The new study, The Value of U.S. Power Supply Diversity finds that a combination of factors—chronically depressed wholesale power prices, proposed environmental regulations and a focus on renewables and natural gas over coal, oil, nuclear and hydroelectric power plants—is currently moving the United States toward a significant reduction in power supply diversity.
“The critical importance of diversity to stability in power supplies and prices is the ‘missing factor’ in much discussion on electricity,” says IHS Energy Vice President and study author, Lawrence Makovich. “A diversified portfolio of U.S. power supply is fundamental to a properly functioning electricity system. It’s the most cost-effective tool available to manage the inherent risk in power production costs. However, the value of that diversity is often taken for granted, which can end up creating major unintended problems. The ever present potential for price fluctuations, unforeseen supply shortages and other changes in market dynamics all make it prudent to not put all of one’s eggs in a single basket.”
To illustrate the point the study notes that if the U.S. power sector had been all natural gas-fired since the year 2000, the average fuel cost for power would have been over twice as high and month-to-month power bill variation would have been three times greater.
The study says that incidents during last winter’s polar vortex—when colder-than-normal weather brought on deliverability challenges and price volatility for natural gas used to generate power—demonstrate the value of diversity. Greater demand for natural gas and electricity to heat homes and businesses in the U.S. Northeast strained the capability of pipeline systems, which led to localized price spikes. At some points for brief periods, additional natural gas was not available at any price.
Oil-fired power generation—although accounting for only 0.35 percent of generation in the Northeast in 2012—provided a critical alternate supplement to the over-strained natural gas supply system during the polar vortex, generating power that would have required delivery of 140 million cubic feet per day of additional natural gas supplies if gas generation had been the only generating source available, the study says.

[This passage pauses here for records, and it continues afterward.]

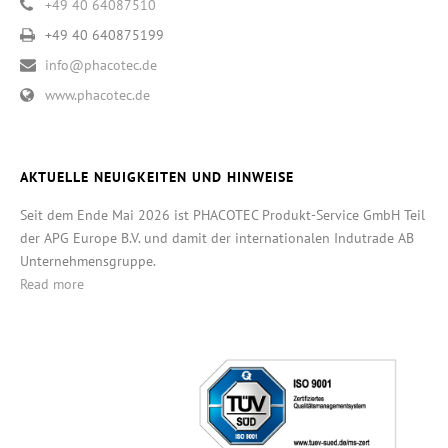
+49 40 64087510
+49 40 640875199
info@phacotec.de
www.phacotec.de
AKTUELLE NEUIGKEITEN UND HINWEISE
Seit dem Ende Mai 2026 ist PHACOTEC Produkt-Service GmbH Teil
der APG Europe B.V. und damit der internationalen Indutrade AB
Unternehmensgruppe.
Read more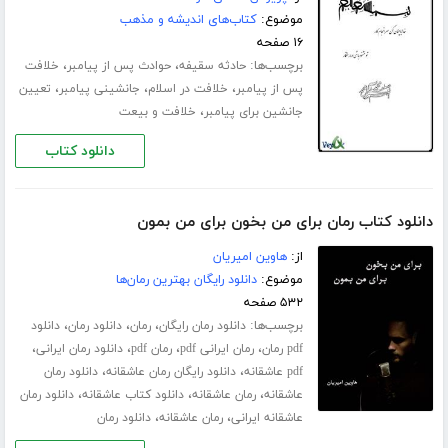
موضوع:
کتاب‌های اندیشه و مذهب
۱۶ صفحه
برچسب‌ها:
،
،
حادثه سقیفه
حوادث پس از پیامبر
خلافت
،
،
،
پس از پیامبر
خلافت در اسلام
جانشینی پیامبر
تعیین
،
جانشین برای پیامبر
خلافت و بیعت
دانلود کتاب
دانلود کتاب رمان برای من بخون برای من بمون
از:
هاوین امیریان
موضوع:
دانلود رایگان بهترین رمان‌ها
۵۳۲ صفحه
برچسب‌ها:
،
،
،
دانلود رمان رایگان
رمان
دانلود رمان
دانلود
،
،
،
،
pdf رمان
رمان ایرانی pdf
رمان pdf
دانلود رمان ایرانی
،
،
pdf عاشقانه
دانلود رایگان رمان عاشقانه
دانلود رمان
،
،
،
عاشقانه
رمان عاشقانه
دانلود کتاب عاشقانه
دانلود رمان
،
،
عاشقانه ایرانی
رمان عاشقانه
دانلود رمان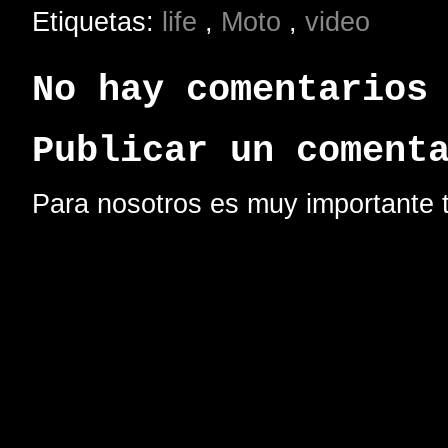
Etiquetas:
life
,
Moto
,
video
No hay comentarios
Publicar un coment
Para nosotros es muy importante t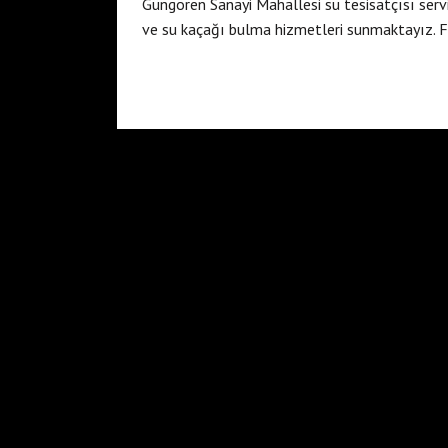
Güngören Sanayi Mahallesi su tesisatçısı serv
ve su kaçağı bulma hizmetleri sunmaktayız. F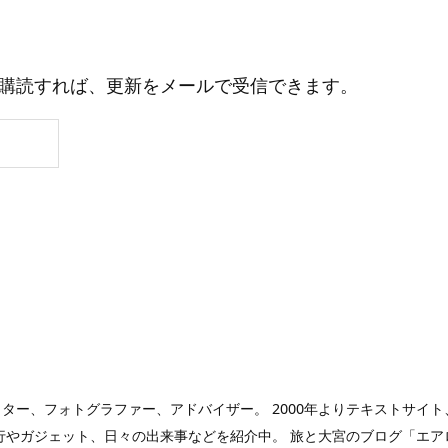
購読すれば、更新をメールで受信できます。
ガー、ライター、フォトグラファー、アドバイザー。 2000年よりテキストサ
やガジェット、日々の出来事などを紹介中。 旅と大宮のブログ「エアロプ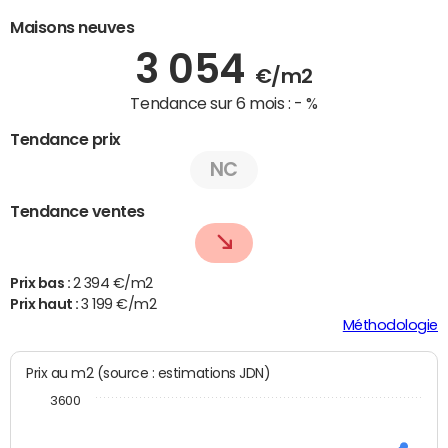
Maisons neuves
3 054
€/m2
Tendance sur 6 mois :
- %
Tendance prix
NC
Tendance ventes
Prix bas :
2 394 €/m2
Prix haut :
3 199 €/m2
Méthodologie
Prix au m2 (source : estimations JDN)
3600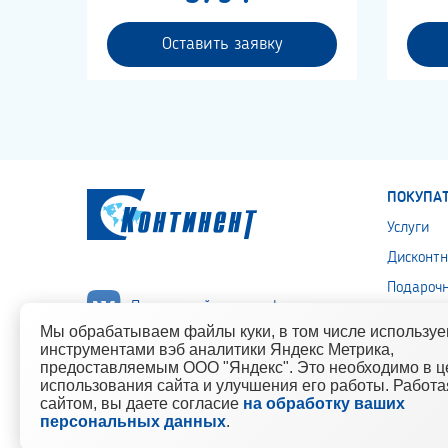
Оставить заявку
ПОКУПА
Услуги
Дисконтн
Подароч
Подписывайся на нас!
Политика
Мы обрабатываем файлы куки, в том числе использу
персона
инструментами вэб аналитики Яндекс Метрика,
предоставляемым ООО "Яндекс". Это необходимо в ц
использования сайта и улучшения его работы. Работа
сайтом, вы даете согласие
на обработку ваших
© 2010-2021 Компания «Континент» Сеть магазинов строит
персональных данных
.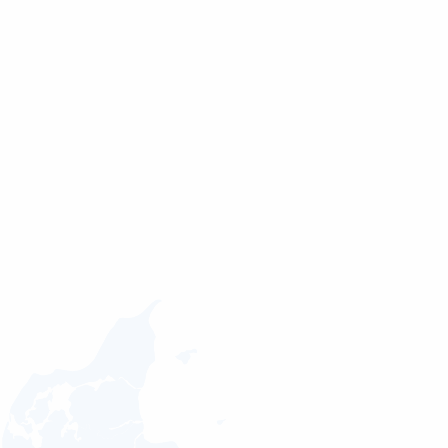
Send besked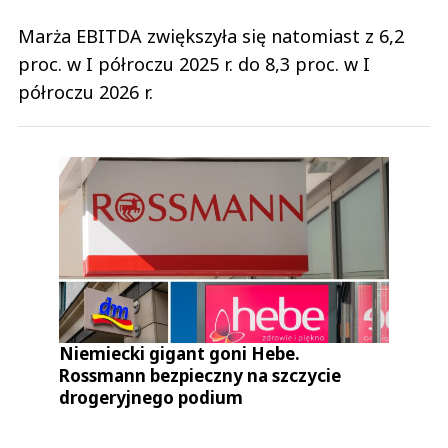
Marża EBITDA zwiększyła się natomiast z 6,2
proc. w I półroczu 2025 r. do 8,3 proc. w I
półroczu 2026 r.
Niemiecki gigant goni Hebe.
Rossmann bezpieczny na szczycie
drogeryjnego podium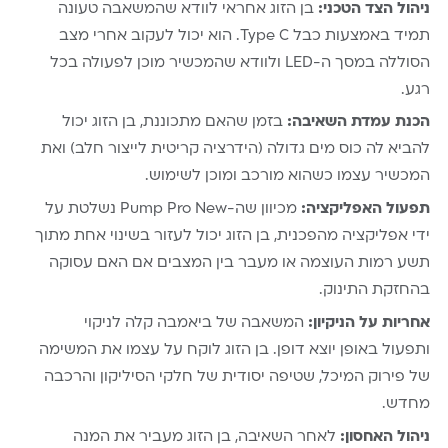
ניהול הצד הטכני:
בן הזוג אחראי לוודא שהמשאבה טעונה
תמיד באמצעות כבל Type C. הוא יכול לעקוב אחרי מצב
הסוללה במסך ה-LED ולוודא שהמכשיר מוכן לפעולה בכל
רגע.
הכנת עמדת השאיבה:
בזמן שהאם מתכוננת, בן הזוג יכול
להביא לה כוס מים גדולה (הידרציה קריטית לייצור חלב) ואת
המכשיר עצמו כשהוא מורכב ומוכן לשימוש.
תפעול האפליקציה:
מכיוון שה-Pump Pro New נשלטת על
ידי אפליקציה מהפכנית, בן הזוג יכול לעזור בשינוי אחת מתוך
תשע רמות העוצמה או מעבר בין המצבים אם האם עסוקה
בהחזקת התינוק.
אחריות על הניקיון:
המשאבה של ביאמבה קלה לניקוי
ותפעול באופן יוצא דופן. בן הזוג לוקח על עצמו את המשימה
של פירוק המיכל, שטיפה יסודית של חלקי הסיליקון והרכבה
מחדש.
ניהול האחסון:
לאחר השאיבה, בן הזוג מעביר את המנה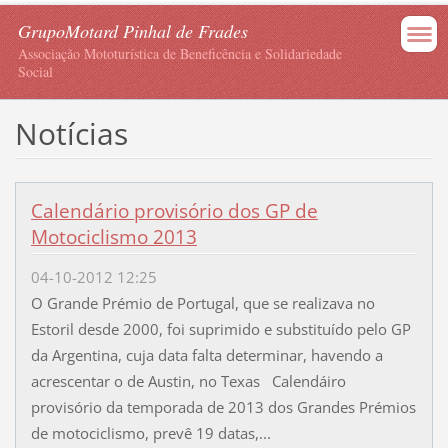
GrupoMotard Pinhal de Frades
Associação Mototurística de Beneficência e Solidariedade
Social
Notícias
Calendário provisório dos GP de
Motociclismo 2013
04-10-2012 12:25
O Grande Prémio de Portugal, que se realizava no
Estoril desde 2000, foi suprimido e substituído pelo GP
da Argentina, cuja data falta determinar, havendo a
acrescentar o de Austin, no Texas Calendáiro
provisório da temporada de 2013 dos Grandes Prémios
de motociclismo, prevê 19 datas,...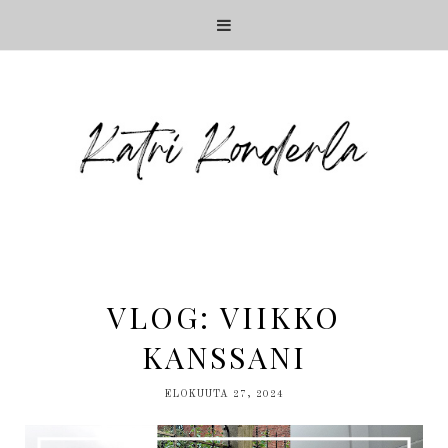
VLOG: VIIKKO
KANSSANI
ELOKUUTA 27, 2024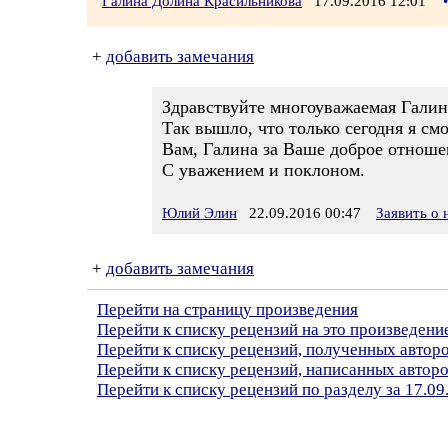
Галина Долина Красильникова
17.09.2016 12:01
•
+
добавить замечания
Здравствуйте многоуважаемая Галин
Так вышло, что только сегодня я см
Вам, Галина за Ваше доброе отношен
С уважением и поклоном.
Юлий Элин
22.09.2016 00:47
Заявить о
+
добавить замечания
Перейти на страницу произведения
Перейти к списку рецензий на это произведени
Перейти к списку рецензий, полученных авто
Перейти к списку рецензий, написанных автор
Перейти к списку рецензий по разделу за 17.09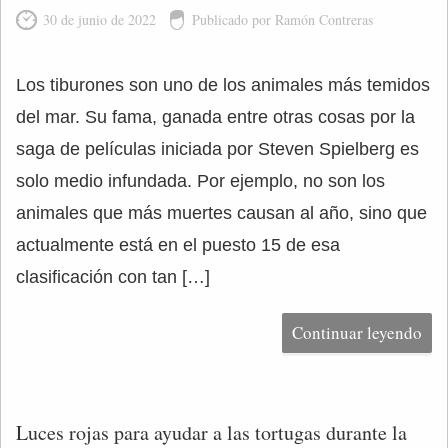
30 de junio de 2022
Publicado por Ramón Contreras
Los tiburones son uno de los animales más temidos
del mar. Su fama, ganada entre otras cosas por la
saga de películas iniciada por Steven Spielberg es
solo medio infundada. Por ejemplo, no son los
animales que más muertes causan al año, sino que
actualmente está en el puesto 15 de esa
clasificación con tan […]
Continuar leyendo
Luces rojas para ayudar a las tortugas durante la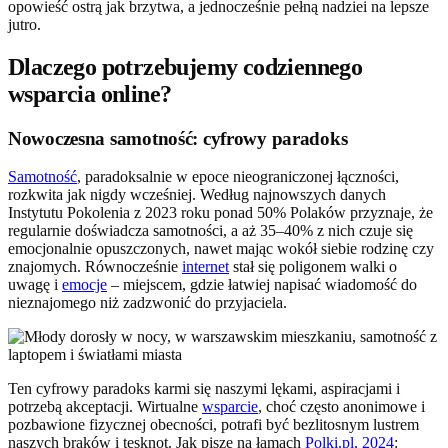
opowieść ostrą jak brzytwa, a jednocześnie pełną nadziei na lepsze
jutro.
Dlaczego potrzebujemy codziennego
wsparcia online?
Nowoczesna samotność: cyfrowy paradoks
Samotność
, paradoksalnie w epoce nieograniczonej łączności,
rozkwita jak nigdy wcześniej. Według najnowszych danych
Instytutu Pokolenia z 2023 roku ponad 50% Polaków przyznaje, że
regularnie doświadcza samotności, a aż 35–40% z nich czuje się
emocjonalnie opuszczonych, nawet mając wokół siebie rodzinę czy
znajomych. Równocześnie
internet
stał się poligonem walki o
uwagę i
emocje
– miejscem, gdzie łatwiej napisać wiadomość do
nieznajomego niż zadzwonić do przyjaciela.
Ten cyfrowy paradoks karmi się naszymi lękami, aspiracjami i
potrzebą akceptacji. Wirtualne
wsparcie
, choć często anonimowe i
pozbawione fizycznej obecności, potrafi być bezlitosnym lustrem
naszych braków i tęsknot. Jak pisze na łamach
Polki.pl, 2024
: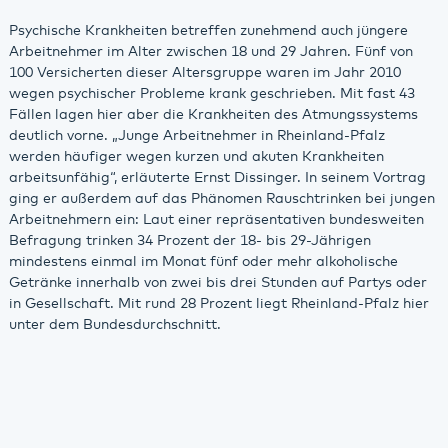
Psychische Krankheiten betreffen zunehmend auch jüngere
Arbeitnehmer im Alter zwischen 18 und 29 Jahren. Fünf von
100 Versicherten dieser Altersgruppe waren im Jahr 2010
wegen psychischer Probleme krank geschrieben. Mit fast 43
Fällen lagen hier aber die Krankheiten des Atmungssystems
deutlich vorne. „Junge Arbeitnehmer in Rheinland-Pfalz
werden häufiger wegen kurzen und akuten Krankheiten
arbeitsunfähig“, erläuterte Ernst Dissinger. In seinem Vortrag
ging er außerdem auf das Phänomen Rauschtrinken bei jungen
Arbeitnehmern ein: Laut einer repräsentativen bundesweiten
Befragung trinken 34 Prozent der 18- bis 29-Jährigen
mindestens einmal im Monat fünf oder mehr alkoholische
Getränke innerhalb von zwei bis drei Stunden auf Partys oder
in Gesellschaft. Mit rund 28 Prozent liegt Rheinland-Pfalz hier
unter dem Bundesdurchschnitt.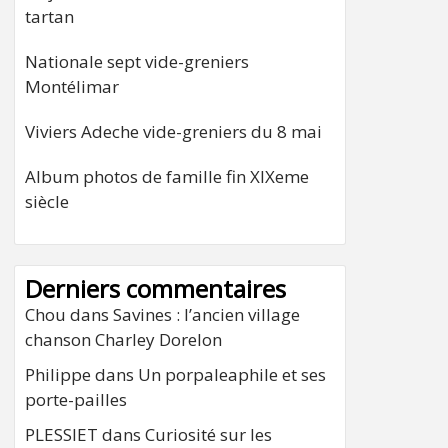
tartan
Nationale sept vide-greniers
Montélimar
Viviers Adeche vide-greniers du 8 mai
Album photos de famille fin XIXeme
siècle
Derniers commentaires
Chou
dans
Savines : l’ancien village
chanson Charley Dorelon
Philippe
dans
Un porpaleaphile et ses
porte-pailles
PLESSIET
dans
Curiosité sur les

In the Midwest, the increased utilization of coal-fired power plants played a similar role providing a necessary substitute for constrained natural gas-fired power plants during the cold snap, the study also notes.
“The critical role that fuel diversity played during the recent polar vortex affected power systems that serve more than 40 million U.S. electric consumers and represent nearly one-third of U.S. power supply,” Makovich added. “The widespread exposure to price and deliverability risks will become increasingly important as diversity in U.S. power supply diminishes.”
In coming decades, natural gas’ share of U.S. power generation could rise to nearly 62 percent; more than double its share in 2013. Previous IHS research has documented the substantial benefits of the recent boom in U.S. natural gas production—led by the growth of shale gas—which has dramatically increased U.S. supplies and energy security while generating significant economic benefits in terms of jobs, investment and government revenue. However, the importance of maintaining a level of diversity in the power sector should also be part of policy and decision-making, the new study says.
“Engineering and economic analyses consistently show that there is no single fuel or technology of choice for power generation,” Makovich added. “Reliably and efficiently supplying consumers with the amounts of electricity that they need when they need it requires a diverse fuel and technology mix.”
To illustrate the importance of power supply diversity at the national level, the new IHS study compared a base case—reflecting the current generation mix in regional U.S. power systems during the 2010-2012 period—with a reduced diversity case involving a generating mix without meaningful contributions from coal and nuclear power and with a smaller contribution from hydroelectric power along with an increased share of renewable power. The remaining three-quarters of generation in the scenario come from natural gas-fired plants.
In this comparison, IHS found that the cost of generating electricity in the reduced diversity case was more than $93 billion higher per year and the potential variability of monthly power bills was 50 percent higher compared to the base case. As a consequence, the study calculates that the typical household’s annual disposable income to be around $2,100 less in the reduced diversity scenario, there would be around one million fewer jobs compared to the base case and U.S. gross domestic product (GDP) would be nearly $200 billion less. The study also says that additional costs would arise if current trends lead to the retirement and replacement of existing power plants before it was economic to do so.
“Current trends in power plant retirements, demand and supply balances and public policies require the consideration of the value of power supply diversity in shaping the fuel and technology choices that will determine the U.S. power generation mix for decades to come,” Makovich concluded.